Work to complete -> Scan the entries and copy each line where the word "entertainment" is present.

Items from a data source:
== Segment start ==

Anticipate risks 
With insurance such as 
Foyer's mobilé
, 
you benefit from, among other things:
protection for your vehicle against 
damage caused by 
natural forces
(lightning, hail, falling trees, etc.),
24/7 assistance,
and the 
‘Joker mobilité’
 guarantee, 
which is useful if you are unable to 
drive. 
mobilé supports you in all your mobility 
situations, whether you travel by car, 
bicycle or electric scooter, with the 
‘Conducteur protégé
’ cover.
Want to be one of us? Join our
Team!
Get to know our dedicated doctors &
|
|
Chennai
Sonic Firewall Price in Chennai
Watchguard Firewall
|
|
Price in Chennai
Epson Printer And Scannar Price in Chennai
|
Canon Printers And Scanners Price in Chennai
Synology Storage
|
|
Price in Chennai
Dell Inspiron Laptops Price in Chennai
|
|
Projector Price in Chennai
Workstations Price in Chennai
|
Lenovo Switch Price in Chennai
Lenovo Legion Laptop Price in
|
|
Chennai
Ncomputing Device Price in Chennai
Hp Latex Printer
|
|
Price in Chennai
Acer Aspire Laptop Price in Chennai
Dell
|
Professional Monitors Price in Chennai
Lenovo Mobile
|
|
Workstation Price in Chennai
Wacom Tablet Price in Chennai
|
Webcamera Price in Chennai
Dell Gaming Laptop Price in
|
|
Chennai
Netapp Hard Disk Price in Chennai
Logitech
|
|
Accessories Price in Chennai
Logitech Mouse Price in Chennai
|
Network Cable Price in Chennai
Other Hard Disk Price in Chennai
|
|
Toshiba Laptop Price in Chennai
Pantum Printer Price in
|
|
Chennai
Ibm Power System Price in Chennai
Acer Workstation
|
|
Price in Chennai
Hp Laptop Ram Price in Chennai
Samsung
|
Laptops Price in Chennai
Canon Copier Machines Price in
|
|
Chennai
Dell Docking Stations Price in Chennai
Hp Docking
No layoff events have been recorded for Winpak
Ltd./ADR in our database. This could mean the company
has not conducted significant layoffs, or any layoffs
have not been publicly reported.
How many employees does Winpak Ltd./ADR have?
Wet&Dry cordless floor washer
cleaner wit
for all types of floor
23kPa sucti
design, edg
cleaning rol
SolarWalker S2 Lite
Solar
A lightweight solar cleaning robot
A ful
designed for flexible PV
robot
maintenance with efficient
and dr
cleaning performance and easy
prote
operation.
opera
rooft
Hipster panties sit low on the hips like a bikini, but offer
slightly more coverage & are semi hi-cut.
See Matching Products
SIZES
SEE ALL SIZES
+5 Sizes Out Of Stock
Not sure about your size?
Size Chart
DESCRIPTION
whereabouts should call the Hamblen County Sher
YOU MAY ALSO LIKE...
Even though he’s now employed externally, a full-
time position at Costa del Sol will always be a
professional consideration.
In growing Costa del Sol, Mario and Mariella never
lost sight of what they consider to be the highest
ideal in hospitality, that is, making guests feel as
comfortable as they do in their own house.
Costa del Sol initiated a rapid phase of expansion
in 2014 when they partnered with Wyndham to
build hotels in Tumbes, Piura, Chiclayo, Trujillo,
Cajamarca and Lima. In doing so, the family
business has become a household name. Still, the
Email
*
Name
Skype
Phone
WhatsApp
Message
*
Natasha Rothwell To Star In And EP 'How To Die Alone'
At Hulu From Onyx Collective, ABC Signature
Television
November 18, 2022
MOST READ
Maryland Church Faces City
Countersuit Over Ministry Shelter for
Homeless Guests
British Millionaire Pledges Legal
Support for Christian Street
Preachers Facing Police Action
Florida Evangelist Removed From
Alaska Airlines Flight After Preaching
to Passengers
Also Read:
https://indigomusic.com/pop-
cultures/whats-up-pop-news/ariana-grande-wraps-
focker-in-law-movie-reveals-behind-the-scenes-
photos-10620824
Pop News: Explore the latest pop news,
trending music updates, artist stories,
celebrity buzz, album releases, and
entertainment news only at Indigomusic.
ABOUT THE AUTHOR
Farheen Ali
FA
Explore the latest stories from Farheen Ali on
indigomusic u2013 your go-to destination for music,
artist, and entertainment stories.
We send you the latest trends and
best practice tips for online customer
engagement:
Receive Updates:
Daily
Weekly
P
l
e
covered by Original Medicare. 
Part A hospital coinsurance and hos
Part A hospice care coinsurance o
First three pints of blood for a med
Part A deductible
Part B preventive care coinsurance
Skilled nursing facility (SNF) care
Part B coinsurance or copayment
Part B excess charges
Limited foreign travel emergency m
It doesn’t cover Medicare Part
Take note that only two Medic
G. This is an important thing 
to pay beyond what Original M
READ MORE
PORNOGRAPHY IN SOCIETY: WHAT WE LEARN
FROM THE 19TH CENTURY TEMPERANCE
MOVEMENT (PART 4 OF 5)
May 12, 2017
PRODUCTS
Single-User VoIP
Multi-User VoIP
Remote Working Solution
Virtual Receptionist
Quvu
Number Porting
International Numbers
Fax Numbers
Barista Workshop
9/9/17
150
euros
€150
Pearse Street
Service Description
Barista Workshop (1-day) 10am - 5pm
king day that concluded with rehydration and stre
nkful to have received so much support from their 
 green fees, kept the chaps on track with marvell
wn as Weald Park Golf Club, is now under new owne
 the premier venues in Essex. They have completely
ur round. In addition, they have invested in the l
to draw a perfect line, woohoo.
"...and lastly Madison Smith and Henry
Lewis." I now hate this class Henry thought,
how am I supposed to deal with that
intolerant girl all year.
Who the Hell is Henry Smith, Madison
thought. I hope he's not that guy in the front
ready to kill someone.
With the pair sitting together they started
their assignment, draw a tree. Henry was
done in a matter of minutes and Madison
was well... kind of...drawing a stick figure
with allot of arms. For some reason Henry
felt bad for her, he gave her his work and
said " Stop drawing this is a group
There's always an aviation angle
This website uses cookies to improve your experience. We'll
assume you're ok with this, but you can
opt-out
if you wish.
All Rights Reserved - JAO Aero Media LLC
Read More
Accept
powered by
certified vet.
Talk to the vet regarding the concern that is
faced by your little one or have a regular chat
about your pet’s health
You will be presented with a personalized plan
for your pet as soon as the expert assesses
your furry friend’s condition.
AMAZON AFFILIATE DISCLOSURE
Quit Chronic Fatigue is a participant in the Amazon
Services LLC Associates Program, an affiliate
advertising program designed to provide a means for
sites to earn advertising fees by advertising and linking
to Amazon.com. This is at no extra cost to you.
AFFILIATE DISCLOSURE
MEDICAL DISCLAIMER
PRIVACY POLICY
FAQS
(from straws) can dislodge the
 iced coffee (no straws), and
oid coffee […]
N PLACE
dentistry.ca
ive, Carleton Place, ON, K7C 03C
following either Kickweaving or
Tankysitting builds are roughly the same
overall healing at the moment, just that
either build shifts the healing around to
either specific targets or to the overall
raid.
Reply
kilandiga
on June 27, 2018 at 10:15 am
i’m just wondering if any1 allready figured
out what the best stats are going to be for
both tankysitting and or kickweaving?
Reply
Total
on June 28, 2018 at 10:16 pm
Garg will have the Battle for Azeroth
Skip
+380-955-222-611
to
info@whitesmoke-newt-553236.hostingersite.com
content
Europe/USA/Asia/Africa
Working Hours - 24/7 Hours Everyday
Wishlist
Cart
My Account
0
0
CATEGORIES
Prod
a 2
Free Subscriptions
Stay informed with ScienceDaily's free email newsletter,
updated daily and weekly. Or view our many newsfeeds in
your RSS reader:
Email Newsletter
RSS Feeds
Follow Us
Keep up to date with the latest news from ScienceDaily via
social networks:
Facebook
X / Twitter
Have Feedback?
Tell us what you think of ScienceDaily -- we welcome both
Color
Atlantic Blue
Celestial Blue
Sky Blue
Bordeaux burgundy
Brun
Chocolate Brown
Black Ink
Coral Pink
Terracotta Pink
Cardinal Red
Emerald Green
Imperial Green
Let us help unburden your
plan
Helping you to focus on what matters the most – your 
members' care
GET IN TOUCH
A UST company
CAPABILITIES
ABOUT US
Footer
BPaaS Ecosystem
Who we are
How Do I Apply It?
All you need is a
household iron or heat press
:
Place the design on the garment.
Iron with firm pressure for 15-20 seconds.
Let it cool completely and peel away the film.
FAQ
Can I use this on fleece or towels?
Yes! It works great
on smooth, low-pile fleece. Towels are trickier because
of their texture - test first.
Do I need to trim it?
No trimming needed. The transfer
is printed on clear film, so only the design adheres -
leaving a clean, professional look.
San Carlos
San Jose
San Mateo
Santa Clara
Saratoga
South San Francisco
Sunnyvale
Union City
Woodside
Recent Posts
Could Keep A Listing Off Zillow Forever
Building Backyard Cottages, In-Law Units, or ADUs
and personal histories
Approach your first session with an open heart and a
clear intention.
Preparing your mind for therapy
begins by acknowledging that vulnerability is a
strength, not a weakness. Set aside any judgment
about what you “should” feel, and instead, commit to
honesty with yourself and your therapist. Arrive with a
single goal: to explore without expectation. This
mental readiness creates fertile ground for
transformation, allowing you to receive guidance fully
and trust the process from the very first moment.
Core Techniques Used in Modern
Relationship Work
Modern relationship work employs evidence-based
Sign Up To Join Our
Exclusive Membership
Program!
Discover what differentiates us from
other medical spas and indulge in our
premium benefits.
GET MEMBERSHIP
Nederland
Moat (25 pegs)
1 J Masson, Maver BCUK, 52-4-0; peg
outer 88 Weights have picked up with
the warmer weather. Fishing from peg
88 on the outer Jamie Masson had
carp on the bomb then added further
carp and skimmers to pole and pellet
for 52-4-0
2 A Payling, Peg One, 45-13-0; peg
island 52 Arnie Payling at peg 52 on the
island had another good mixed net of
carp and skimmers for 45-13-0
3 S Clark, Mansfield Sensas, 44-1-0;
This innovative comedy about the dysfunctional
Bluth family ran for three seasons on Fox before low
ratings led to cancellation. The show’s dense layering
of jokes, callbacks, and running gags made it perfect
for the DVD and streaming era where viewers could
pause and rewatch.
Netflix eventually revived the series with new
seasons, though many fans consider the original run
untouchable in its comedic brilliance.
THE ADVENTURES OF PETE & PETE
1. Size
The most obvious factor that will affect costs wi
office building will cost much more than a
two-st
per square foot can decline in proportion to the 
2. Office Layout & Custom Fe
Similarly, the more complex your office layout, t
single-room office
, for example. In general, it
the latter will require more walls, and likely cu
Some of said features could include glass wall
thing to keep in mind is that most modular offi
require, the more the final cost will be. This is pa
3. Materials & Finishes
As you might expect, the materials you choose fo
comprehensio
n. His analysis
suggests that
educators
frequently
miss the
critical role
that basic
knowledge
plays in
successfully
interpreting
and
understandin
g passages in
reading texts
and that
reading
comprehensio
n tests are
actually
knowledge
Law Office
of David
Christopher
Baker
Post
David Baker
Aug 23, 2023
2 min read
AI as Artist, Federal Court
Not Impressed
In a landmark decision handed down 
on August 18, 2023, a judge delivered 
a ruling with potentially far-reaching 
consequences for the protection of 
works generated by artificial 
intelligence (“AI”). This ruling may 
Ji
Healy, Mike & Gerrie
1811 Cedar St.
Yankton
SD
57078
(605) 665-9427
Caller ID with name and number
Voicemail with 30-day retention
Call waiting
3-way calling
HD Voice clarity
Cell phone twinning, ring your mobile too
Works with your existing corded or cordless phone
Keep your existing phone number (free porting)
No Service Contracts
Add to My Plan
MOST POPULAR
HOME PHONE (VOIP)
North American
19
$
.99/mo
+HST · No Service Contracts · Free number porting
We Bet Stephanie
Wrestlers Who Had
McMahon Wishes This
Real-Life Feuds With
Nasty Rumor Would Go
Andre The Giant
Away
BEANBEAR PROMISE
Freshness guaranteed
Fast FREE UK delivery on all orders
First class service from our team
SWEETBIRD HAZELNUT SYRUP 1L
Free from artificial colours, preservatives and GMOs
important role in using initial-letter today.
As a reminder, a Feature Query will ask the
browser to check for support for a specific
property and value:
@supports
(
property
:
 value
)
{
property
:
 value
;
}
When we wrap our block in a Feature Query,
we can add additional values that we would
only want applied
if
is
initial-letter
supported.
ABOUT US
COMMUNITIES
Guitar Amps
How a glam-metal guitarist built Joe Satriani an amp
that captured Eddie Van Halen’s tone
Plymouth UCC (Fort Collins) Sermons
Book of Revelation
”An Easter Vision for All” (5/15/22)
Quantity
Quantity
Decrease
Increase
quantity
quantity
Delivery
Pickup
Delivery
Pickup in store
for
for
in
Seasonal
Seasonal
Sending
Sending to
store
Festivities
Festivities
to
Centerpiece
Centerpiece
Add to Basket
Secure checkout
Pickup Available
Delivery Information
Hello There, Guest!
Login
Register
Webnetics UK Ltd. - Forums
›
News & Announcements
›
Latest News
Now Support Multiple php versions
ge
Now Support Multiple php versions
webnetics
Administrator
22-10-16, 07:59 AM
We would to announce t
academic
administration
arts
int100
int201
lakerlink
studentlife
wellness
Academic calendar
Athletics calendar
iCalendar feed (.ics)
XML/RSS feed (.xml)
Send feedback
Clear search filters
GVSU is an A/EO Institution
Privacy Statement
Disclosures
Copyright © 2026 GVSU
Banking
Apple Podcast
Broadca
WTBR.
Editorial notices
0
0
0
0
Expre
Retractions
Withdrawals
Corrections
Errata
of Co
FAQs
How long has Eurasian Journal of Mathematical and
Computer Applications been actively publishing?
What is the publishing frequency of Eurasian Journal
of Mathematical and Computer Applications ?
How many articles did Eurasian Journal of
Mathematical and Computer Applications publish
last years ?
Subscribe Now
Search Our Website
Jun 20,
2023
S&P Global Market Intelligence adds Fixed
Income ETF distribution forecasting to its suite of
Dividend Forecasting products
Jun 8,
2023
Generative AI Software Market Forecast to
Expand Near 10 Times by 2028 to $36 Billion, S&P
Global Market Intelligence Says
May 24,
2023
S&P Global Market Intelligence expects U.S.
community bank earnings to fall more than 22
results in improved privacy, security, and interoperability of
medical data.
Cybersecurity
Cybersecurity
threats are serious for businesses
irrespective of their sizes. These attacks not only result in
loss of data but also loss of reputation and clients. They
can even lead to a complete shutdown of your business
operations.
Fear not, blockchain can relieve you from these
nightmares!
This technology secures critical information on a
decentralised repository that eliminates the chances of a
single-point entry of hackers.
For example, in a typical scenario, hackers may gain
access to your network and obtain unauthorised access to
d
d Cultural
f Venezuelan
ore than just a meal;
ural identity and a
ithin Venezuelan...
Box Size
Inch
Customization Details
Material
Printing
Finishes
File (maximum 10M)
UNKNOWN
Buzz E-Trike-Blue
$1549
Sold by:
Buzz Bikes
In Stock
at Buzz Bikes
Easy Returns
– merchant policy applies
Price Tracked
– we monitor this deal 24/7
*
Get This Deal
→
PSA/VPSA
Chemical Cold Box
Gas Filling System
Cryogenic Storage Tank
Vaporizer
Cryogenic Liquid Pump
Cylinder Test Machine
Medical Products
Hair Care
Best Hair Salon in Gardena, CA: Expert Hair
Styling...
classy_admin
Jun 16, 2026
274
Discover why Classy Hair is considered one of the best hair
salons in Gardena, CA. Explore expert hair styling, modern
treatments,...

== Segment end ==

Exercise answer ->
entertainment news only at Indigomusic.
artist, and entertainment stories.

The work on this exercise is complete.